Sleep lost the most precision with 1,358 ms. worth of latency and a cost of 31 ms. of CPU time.
Join seems to be the best compromise with zero CPU utilization and only 7 ms. loss of precision.
So the moral of the story, it seems to me, is to always use Join unless you need a hyper-precise wake-up time. Furthermore, it would seem that Sleep is the worst way to achieve a suspension with much lower precision than Join at an infinitely higher CPU cost.
Output:
SpinLock vs. Sleep vs. Join
Warming Up....
Warm Up Complete
Starting Spin Test
Spin: 500000/499905204500
Starting Sleep Test
Sleep: 501358/31200200
Starting Join Test
Join: 500007/0
Warming Up....
Warm Up Complete
Starting Spin Test
Spin: 500000/499905204500
Starting Sleep Test
Sleep: 501358/31200200
Starting Join Test
Join: 500007/0
==== Update ====
Tested the exact same code using java version "1.6.0_24" on Ubuntu 10.10 X64 and the results were a little different.
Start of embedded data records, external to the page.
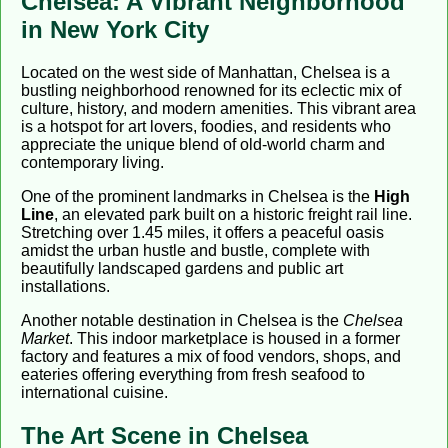
Chelsea: A Vibrant Neighborhood
in New York City
Located on the west side of Manhattan, Chelsea is a
bustling neighborhood renowned for its eclectic mix of
culture, history, and modern amenities. This vibrant area
is a hotspot for art lovers, foodies, and residents who
appreciate the unique blend of old-world charm and
contemporary living.
One of the prominent landmarks in Chelsea is the
High
Line
, an elevated park built on a historic freight rail line.
Stretching over 1.45 miles, it offers a peaceful oasis
amidst the urban hustle and bustle, complete with
beautifully landscaped gardens and public art
installations.
Another notable destination in Chelsea is the
Chelsea
Market
. This indoor marketplace is housed in a former
factory and features a mix of food vendors, shops, and
eateries offering everything from fresh seafood to
international cuisine.
The Art Scene in Chelsea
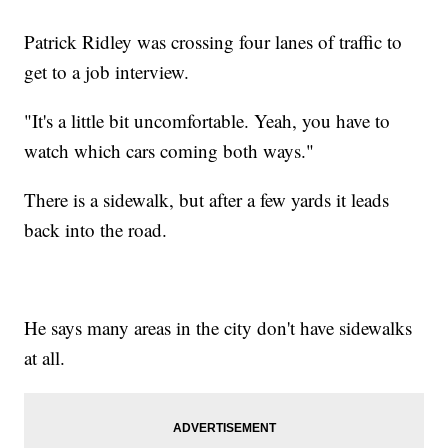
Patrick Ridley was crossing four lanes of traffic to
get to a job interview.
"It's a little bit uncomfortable. Yeah, you have to
watch which cars coming both ways."
There is a sidewalk, but after a few yards it leads
back into the road.
He says many areas in the city don't have sidewalks
at all.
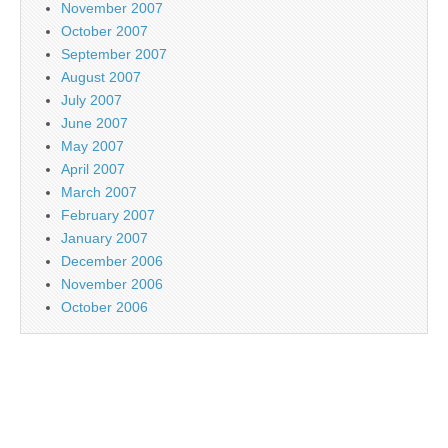
November 2007
October 2007
September 2007
August 2007
July 2007
June 2007
May 2007
April 2007
March 2007
February 2007
January 2007
December 2006
November 2006
October 2006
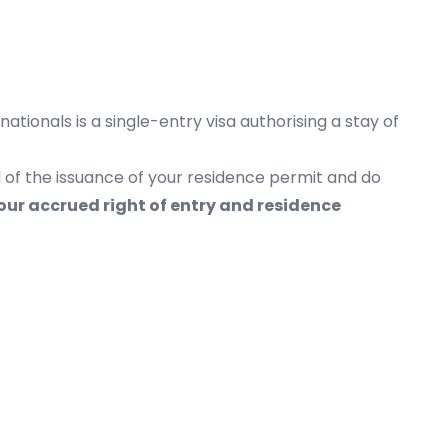
ationals is a single-entry visa authorising a stay of
 of the issuance of your residence permit and do
our accrued right of entry and residence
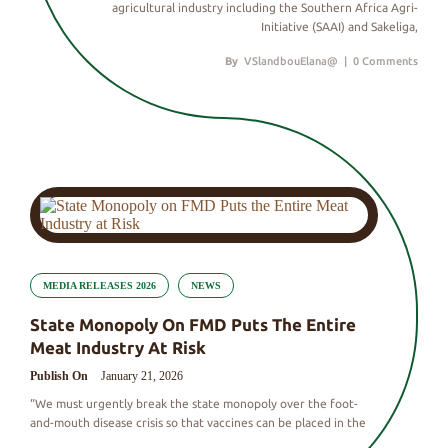
agricultural industry including the Southern Africa Agri-
Initiative (SAAI) and Sakeliga,
By
VSlandbouElana@
|
0 Comments
MEDIA RELEASES 2026
NEWS
State Monopoly On FMD Puts The Entire
Meat Industry At Risk
Publish On
January 21, 2026
“We must urgently break the state monopoly over the foot-
and-mouth disease crisis so that vaccines can be placed in the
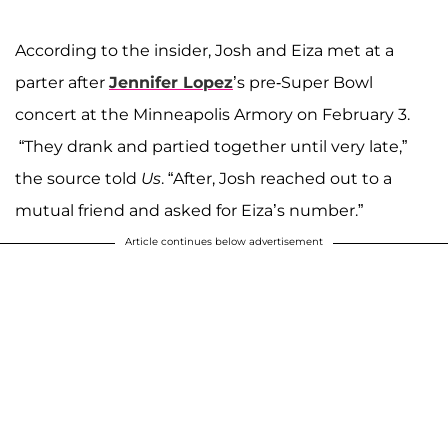
According to the insider, Josh and Eiza met at a
parter after
Jennifer Lopez
’s pre-Super Bowl
concert at the Minneapolis Armory on February 3.
“They drank and partied together until very late,”
the source told
Us
. “After, Josh reached out to a
mutual friend and asked for Eiza’s number.”
Article continues below advertisement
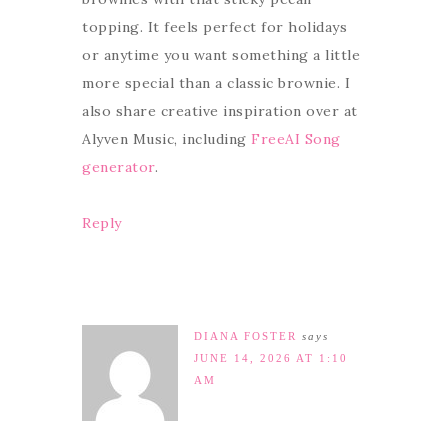
topping. It feels perfect for holidays
or anytime you want something a little
more special than a classic brownie. I
also share creative inspiration over at
Alyven Music, including
FreeAI Song
generator
.
Reply
DIANA FOSTER
says
JUNE 14, 2026 AT 1:10
AM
The Spin did have some precision loss (but not much). The biggest difference was that Join went from zero CPU cost to 3,970 ms cost, making it more expensive than Sleep and with slightly less precision. Not sure what to make of that, except that I need to rerun the tests to make sure there is no skew from background processes or something.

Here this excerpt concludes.